Leaving out every image, restate all the records word for word.
** Exercise data follows **
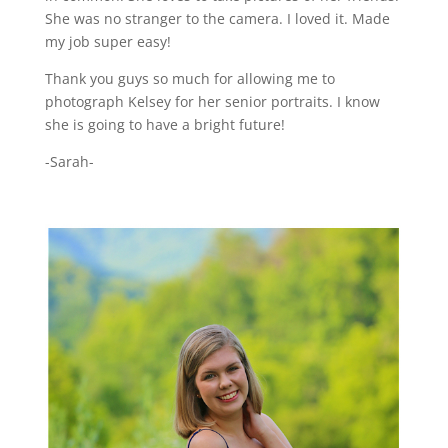
She was no stranger to the camera. I loved it. Made
my job super easy!
Thank you guys so much for allowing me to
photograph Kelsey for her senior portraits. I know
she is going to have a bright future!
-Sarah-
** End of Exercise data **
**Problem solution**
She was no stranger to the camera. I loved it. Made
my job super easy!
Thank you guys so much for allowing me to
photograph Kelsey for her senior portraits. I know
she is going to have a bright future!
-Sarah-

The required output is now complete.